Because it is so innovative, that’s why.
Right now in the U.S. you can count the number of cities with ultra-high speed fiber optic Internet service on your fingers. And all are in upscale metropolitan areas.
So here comes C Spire with this outlandish plan to put fiber optic service to residences in a small town, not just one small town, but statewide — all over Mississippi. The ongoing competition has been C Spire’s way of stimulating interest statewide — creating a buzz commensurate with size and scope of their project. When C Spire announced its Fiber to the Home project in September, an interesting analogy was mentioned. Placing 1Gbps Internet speed into homes would bring about as revolutionary a change as had the TVA rural electrification of the 1930s.
Really? How so?
When you think that it has only been for the last 100 or so years that homes in Batesville and Sardis have had electric power. The first residential electricity available in Panola’s county seats came from the generator at the old Carrier Lumber Mill south of Sardis. When lines were extended to the towns, people got electric lights — just lights. Look around you now, and almost everything we touch during every hour of the day is powered by electricity.
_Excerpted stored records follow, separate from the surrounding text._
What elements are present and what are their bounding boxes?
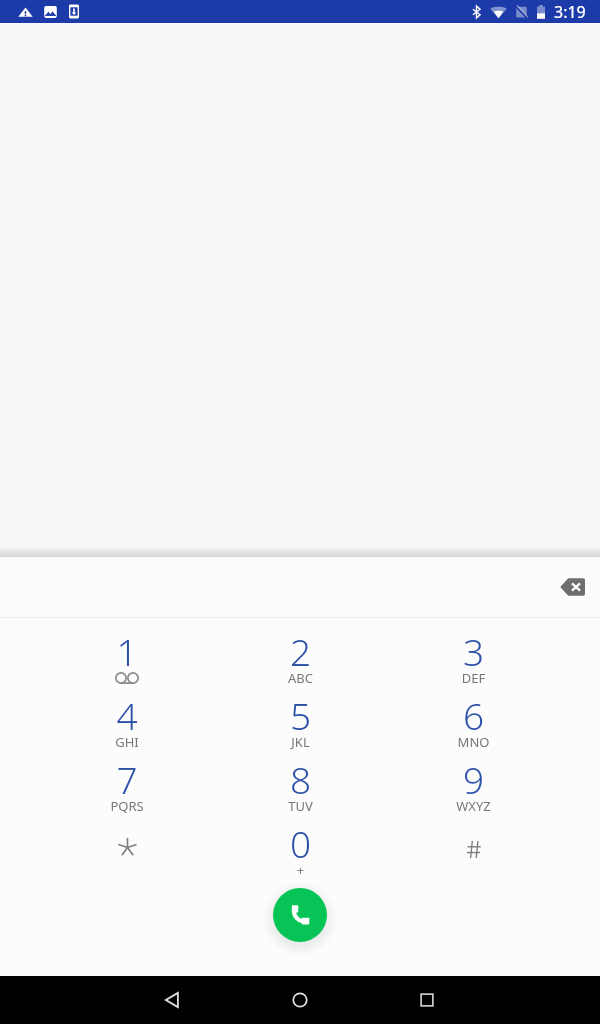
button[interactable]: 5 (214, 682, 387, 746)
staticText: 5 (214, 690, 387, 740)
button[interactable]: 6 (387, 682, 560, 746)
staticText: 3 (387, 626, 560, 676)
button[interactable]: 2 (214, 618, 387, 682)
staticText: 0 (214, 818, 387, 868)
staticText: JKL (214, 733, 387, 751)
button[interactable]: 9 (387, 746, 560, 810)
staticText: 1 (40, 626, 214, 676)
staticText: GHI (40, 733, 214, 751)
button[interactable]: 1 (40, 618, 214, 682)
button[interactable] (40, 810, 214, 874)
staticText: ABC (214, 669, 387, 687)
staticText: 7 (40, 754, 214, 804)
button[interactable]: Back (150, 978, 194, 1022)
staticText: 2 (214, 626, 387, 676)
button[interactable]: Backspace (548, 563, 596, 611)
button[interactable]: 4 (40, 682, 214, 746)
button[interactable]: Home (278, 978, 322, 1022)
button[interactable] (387, 810, 560, 874)
staticText: 8 (214, 754, 387, 804)
button[interactable]: Recents (405, 978, 449, 1022)
button[interactable]: Call (273, 888, 327, 942)
staticText: TUV (214, 797, 387, 815)
button[interactable]: 0 (214, 810, 387, 874)
staticText: 6 (387, 690, 560, 740)
staticText: 3:19 (554, 1, 586, 23)
staticText: WXYZ (387, 797, 560, 815)
staticText: MNO (387, 733, 560, 751)
button[interactable]: 7 (40, 746, 214, 810)
button[interactable]: 3 (387, 618, 560, 682)
staticText: + (214, 861, 387, 879)
staticText: DEF (387, 669, 560, 687)
staticText: 9 (387, 754, 560, 804)
button[interactable]: 8 (214, 746, 387, 810)
staticText: 4 (40, 690, 214, 740)
staticText: PQRS (40, 797, 214, 815)
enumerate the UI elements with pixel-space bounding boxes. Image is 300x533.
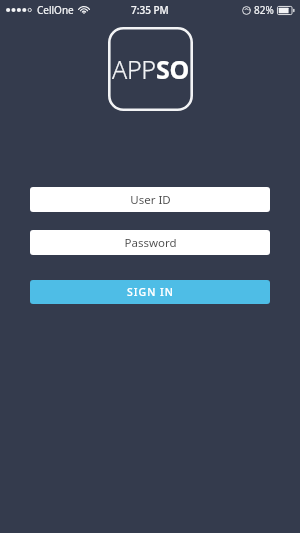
staticText: 7:35 PM	[131, 3, 169, 17]
staticText: SO	[156, 52, 189, 86]
button[interactable]: Password	[30, 230, 270, 255]
staticText: User ID	[130, 192, 171, 208]
staticText: CellOne	[37, 3, 74, 17]
button[interactable]: SIGN IN	[30, 280, 270, 304]
staticText: APP	[112, 52, 156, 86]
button[interactable]: User ID	[30, 187, 270, 212]
staticText: 82%	[254, 3, 274, 17]
staticText: Password	[124, 235, 177, 251]
staticText: SIGN IN	[127, 285, 174, 299]
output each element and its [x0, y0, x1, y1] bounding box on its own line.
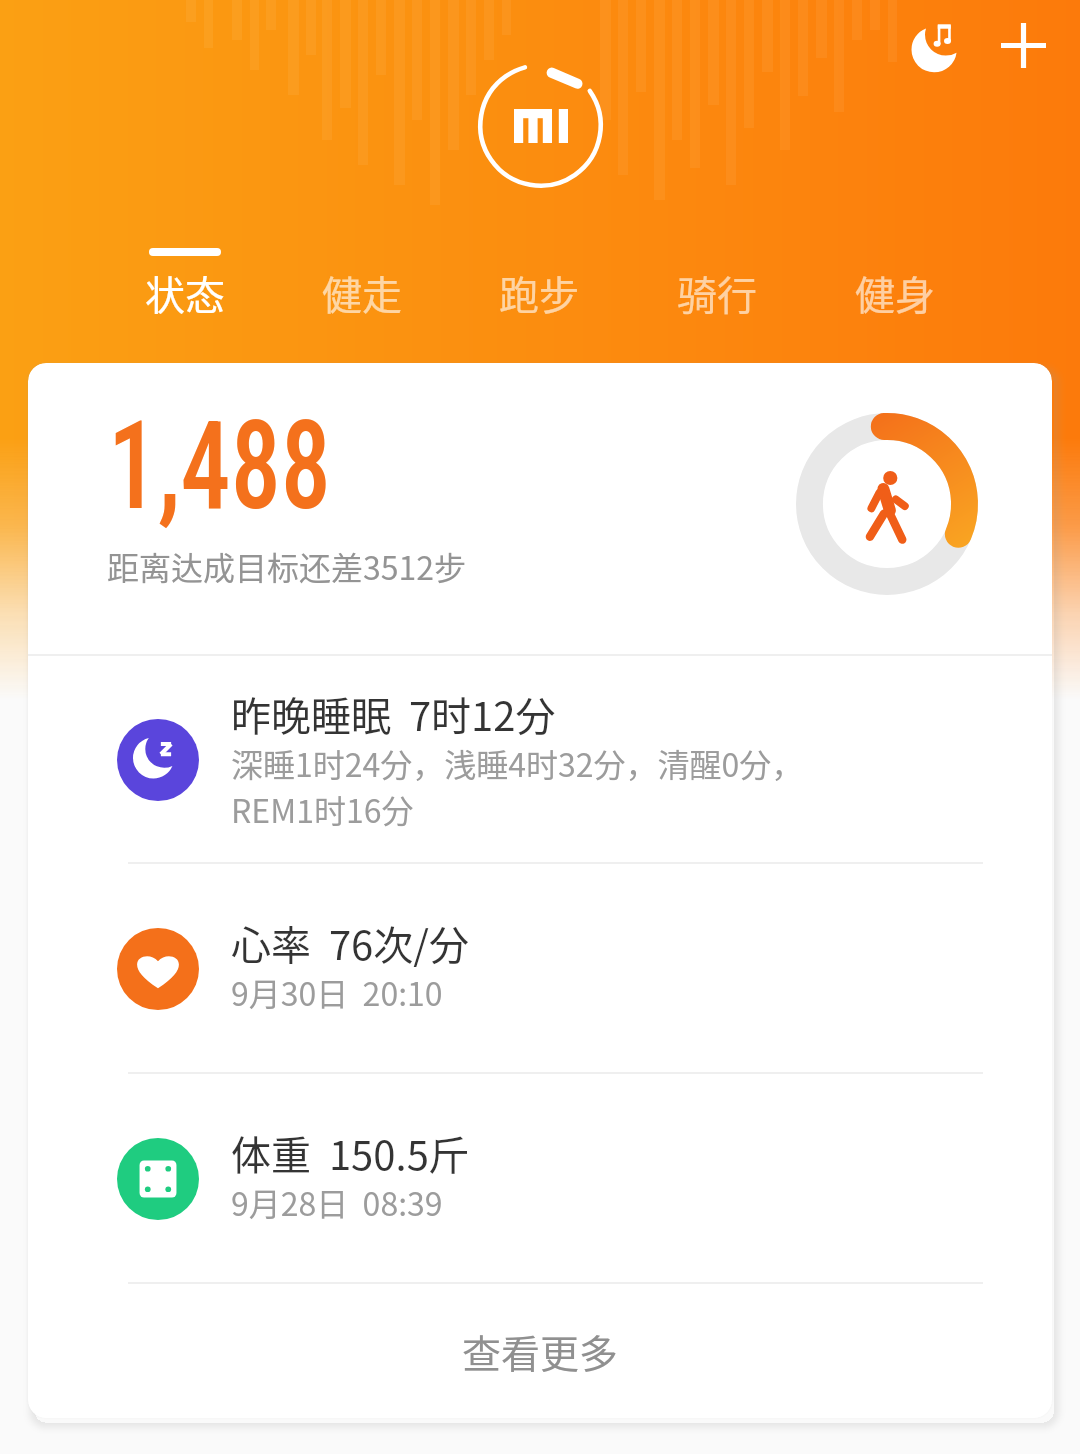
button[interactable]: 骑行	[628, 240, 806, 340]
staticText: 深睡1时24分，浅睡4时32分，清醒0分， REM1时16分	[231, 740, 804, 832]
button[interactable]: 跑步	[450, 240, 628, 340]
staticText: 健身	[855, 264, 935, 322]
staticText: 心率 76次/分	[231, 914, 469, 972]
staticText: 距离达成目标还差3512步	[107, 543, 467, 589]
button[interactable]: 状态	[96, 240, 273, 340]
button[interactable]: 健走	[273, 240, 450, 340]
button[interactable]: 心率 76次/分	[28, 864, 1052, 1074]
staticText: 9月30日 20:10	[231, 969, 443, 1015]
staticText: 跑步	[499, 264, 579, 322]
staticText: 1,488	[108, 395, 331, 538]
staticText: 昨晚睡眠 7时12分	[231, 685, 556, 743]
staticText: 健走	[322, 264, 402, 322]
staticText: 骑行	[677, 264, 757, 322]
button[interactable]: 查看更多	[28, 1284, 1052, 1418]
staticText: 9月28日 08:39	[231, 1179, 443, 1225]
staticText: 状态	[145, 264, 225, 322]
staticText: 体重 150.5斤	[231, 1124, 469, 1182]
staticText: 查看更多	[462, 1323, 619, 1379]
button[interactable]: Add	[998, 20, 1048, 70]
button[interactable]: 健身	[806, 240, 984, 340]
button[interactable]: Sleep music	[903, 18, 959, 74]
button[interactable]: 昨晚睡眠 7时12分	[28, 656, 1052, 864]
button[interactable]: 1,488	[28, 363, 1052, 654]
button[interactable]: 体重 150.5斤	[28, 1074, 1052, 1284]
C Spire visionaries see almost the same revolutionary potential when ultra high speed Internet is placed into our hands. There will be the entertainment and phone options that we are familiar with today, but the access to such Internet speed will spin off into so many innovations that most of us cannot yet imagine its potential.
That’s why city officials and economic development representatives have wholeheartedly endorsed the C Spire Fiber to the Home initiative.
The next step is to go to the web site and pre-register with C Spire. It cost $10 and it’s refundable. See how your neighborhood stacks up against others in Batesville and the other eight cities.